Tests on 15 bottled water brands from Canada and 48 from Europe found some products were contaminated with trace amounts of the toxic metal antimony.
The researchers, from the University of Heidelberg in Germany, said they strongly suspected PET bottles were the source of the contamination. Water in PET contained up to 30 times more antimony than water packaged in glass, they said.
The team confirmed the theory by adding 'pure' water to PET bottles and monitoring antimony contamination.

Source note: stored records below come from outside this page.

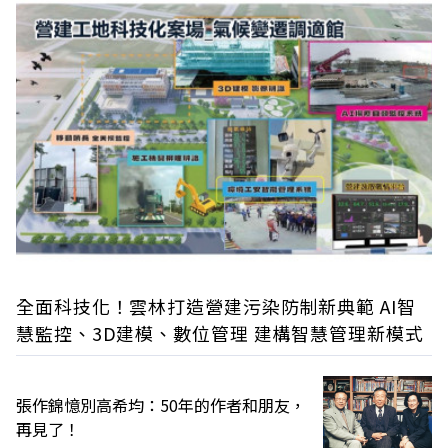
全面科技化！雲林打造營建污染防制新典範 AI智
慧監控、3D建模、數位管理 建構智慧管理新模式
張作錦憶別高希均：50年的作者和朋友，
再見了！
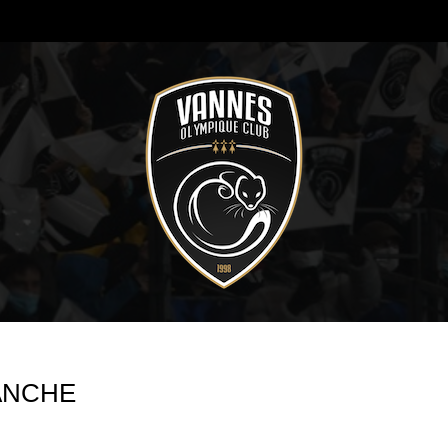
ANCHE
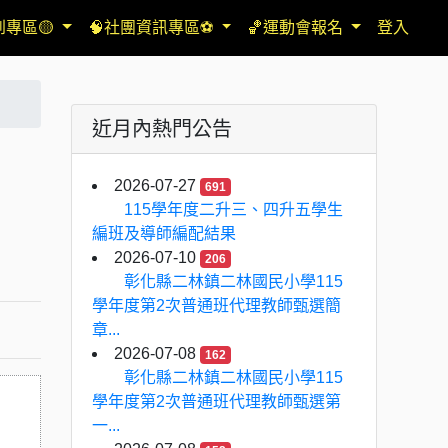
到專區🟡
🧠社團資訊專區⚽
🏀運動會報名
登入
近月內熱門公告
2026-07-27
691
115學年度二升三、四升五學生
編班及導師編配結果
2026-07-10
206
彰化縣二林鎮二林國民小學115
學年度第2次普通班代理教師甄選簡
章...
2026-07-08
162
彰化縣二林鎮二林國民小學115
學年度第2次普通班代理教師甄選第
一...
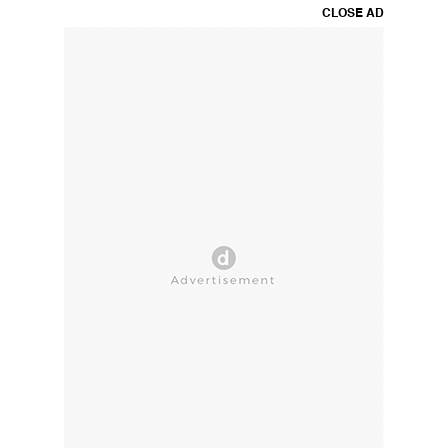
CLOSE AD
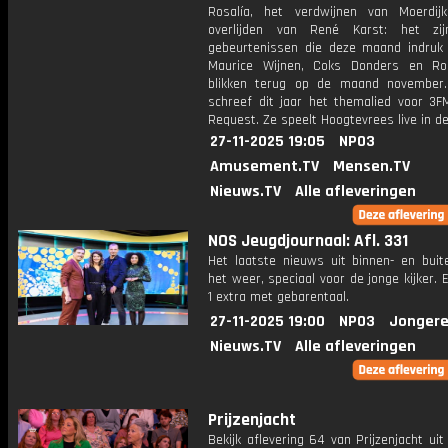
Rosalía, het verdwijnen van Moerdi
overlijden van René Karst: het zij
gebeurtenissen die deze maand indruk
Maurice Wijnen, Coks Donders en R
blikken terug op de maand november
schreef dit jaar het themalied voor 3F
Request. Ze speelt Hoogtevrees live in de
27-11-2025 19:05
NPO3
Amusement.TV
Mensen.TV
Nieuws.TV
Alle afleveringen
NOS Jeugdjournaal: Afl. 331
Het laatste nieuws uit binnen- en buit
het weer, speciaal voor de jonge kijker.
1 extra met gebarentaal.
27-11-2025 19:00
NPO3
Jongere
Nieuws.TV
Alle afleveringen
Prijzenjacht
Bekijk aflevering 64 van Prijzenjacht uit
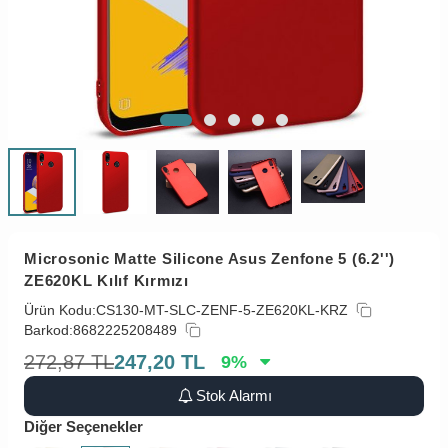
Microsonic Matte Silicone Asus Zenfone 5 (6.2'')
ZE620KL Kılıf Kırmızı
Ürün Kodu:
CS130-MT-SLC-ZENF-5-ZE620KL-KRZ
Barkod:
8682225208489
272,87
TL
247,20
TL
9
%
Stok Alarmı
Diğer Seçenekler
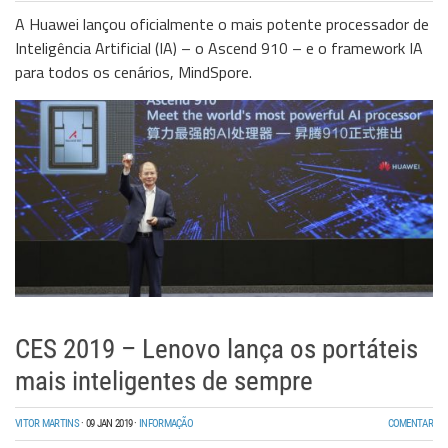
A Huawei lançou oficialmente o mais potente processador de
Inteligência Artificial (IA) – o Ascend 910 – e o framework IA
para todos os cenários, MindSpore.
CES 2019 – Lenovo lança os portáteis
mais inteligentes de sempre
VITOR MARTINS
·
09 JAN 2019
·
INFORMAÇÃO
COMENTAR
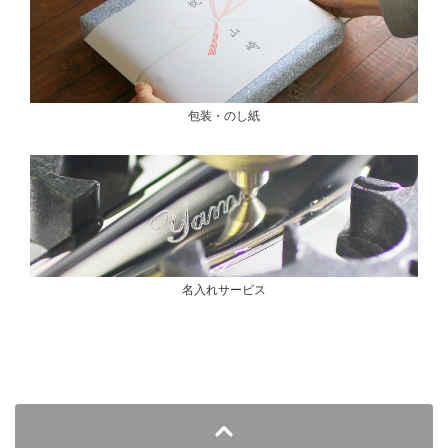
包装・のし紙
名入れサービス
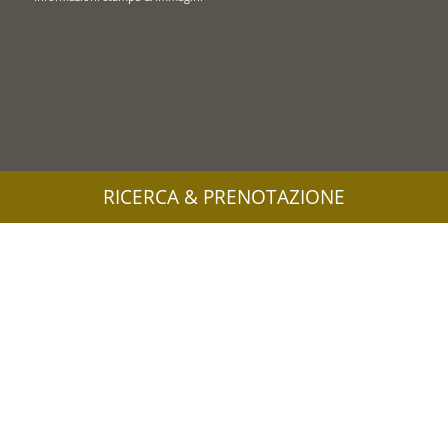
RICERCA & PRENOTAZIONE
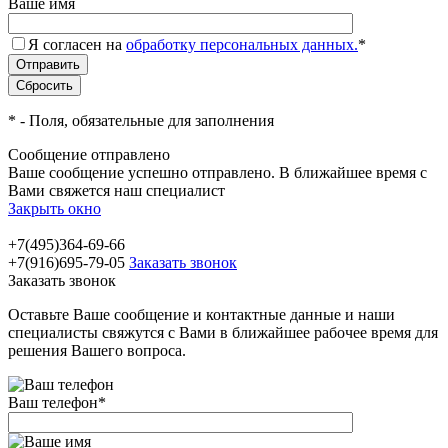
Ваше имя
Я согласен на
обработку персональных данных.
*
*
- Поля, обязательные для заполнения
Сообщение отправлено
Ваше сообщение успешно отправлено. В ближайшее время с
Вами свяжется наш специалист
Закрыть окно
+7(495)364-69-66
+7(916)695-79-05
Заказать звонок
Заказать звонок
Оставьте Ваше сообщение и контактные данные и наши
специалисты свяжутся с Вами в ближайшее рабочее время для
решения Вашего вопроса.
Ваш телефон
*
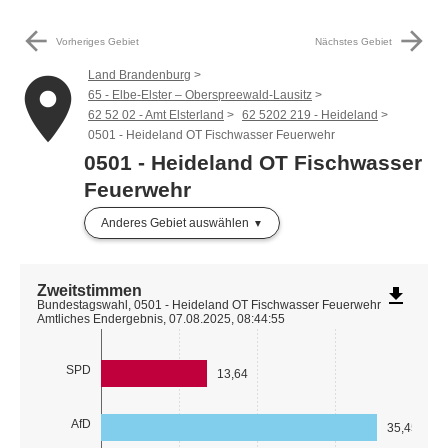
arrow_back
arrow_forward
Vorheriges Gebiet
Nächstes Gebiet
Land Brandenburg
place
65 - Elbe-Elster – Oberspreewald-Lausitz
62 52 02 - Amt Elsterland
62 5202 219 - Heideland
0501 - Heideland OT Fischwasser Feuerwehr
0501 - Heideland OT Fischwasser
Feuerwehr
Anderes Gebiet auswählen
Zweitstimmen
file_download
Bundestagswahl, 0501 - Heideland OT Fischwasser Feuerwehr
Amtliches Endergebnis, 07.08.2025, 08:44:55
SPD
13,64
AfD
35,45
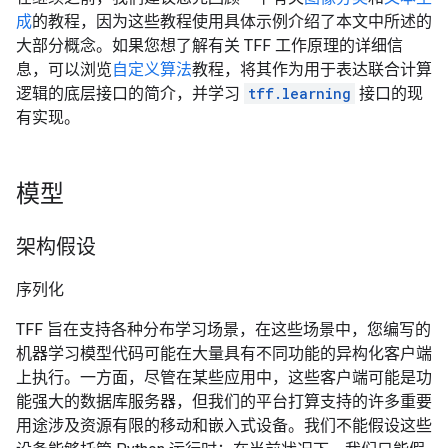
成
的教程，因为这些教程使用具体示例介绍了本文中所述的
大部分概念。如果您想了解有关 TFF 工作原理的详细信
息，可以浏览
自定义算法
教程，将其作为用于表达联合计算
逻辑的底层接口的简介，并学习
tff.learning
接口的现
有实现。
模型
架构假设
序列化
TFF 旨在支持各种分布学习场景，在这些场景中，您编写的
机器学习模型代码可能在大量具有不同功能的异构化客户端
上执行。一方面，尽管在某些应用中，这些客户端可能是功
能强大的数据库服务器，但我们的平台打算支持的许多重要
用途涉及资源有限的移动和嵌入式设备。我们不能假设这些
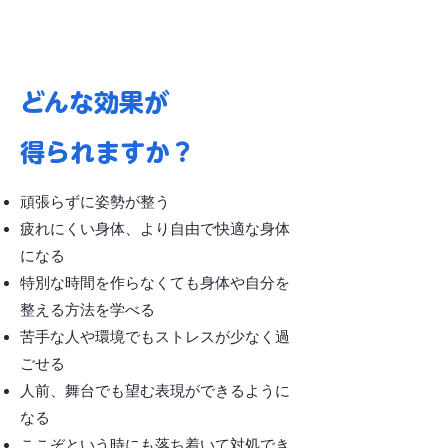
どんな効果が
得られますか？
​頑張らずに姿勢が整う
疲れにくい身体、より自由で快適な身体
になる
​特別な時間を作らなくても身体や自分を
整える方法を学べる
苦手な人や環境でもストレスが少なく過
ごせる
人前、舞台でも望む表現ができるように
なる
ここぞという時にも落ち着いて対処でき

All levels found were well below the guidelines for antimony in drinking water. Yet, professor William Shotyk, who led the research, said the continuous release of antimony from the PET containers to the water was "bothersome".
Antimony levels doubled to 630 parts per trillion in bottled water that had been stored for three months, indicating contamination increases with a product's lifetime.
The levels found in water were not an immediate health threat to consumers, though Shotyk added: "There is unlikely to be a beneficial effect of Sb [antimony] contamination."
Antimony trioxide is used as a catalyst in the manufacture of PET, and PET typically contains several hundred mg/kg of the metal. For comparison, most of the rocks and soils at the surface of the earth contain less than 1 mg/kg.
Little is known about the character and effects of antimony, although the University of Heidelberg said last year the element's "environmental significance clearly outweighs the attention it has received to date".
It said there had been few comprehensive studies on antimony, despite the fact that "most humans are now being chronically exposed to low levels of antimony in food, water and the air".
Antimony is recognised as a hazardous substance by authorities in US and Europe. Heidelberg's Institute of Environmental Geochemistry held the 1st International Workshop on 'Antimony in the Environment' in May last year.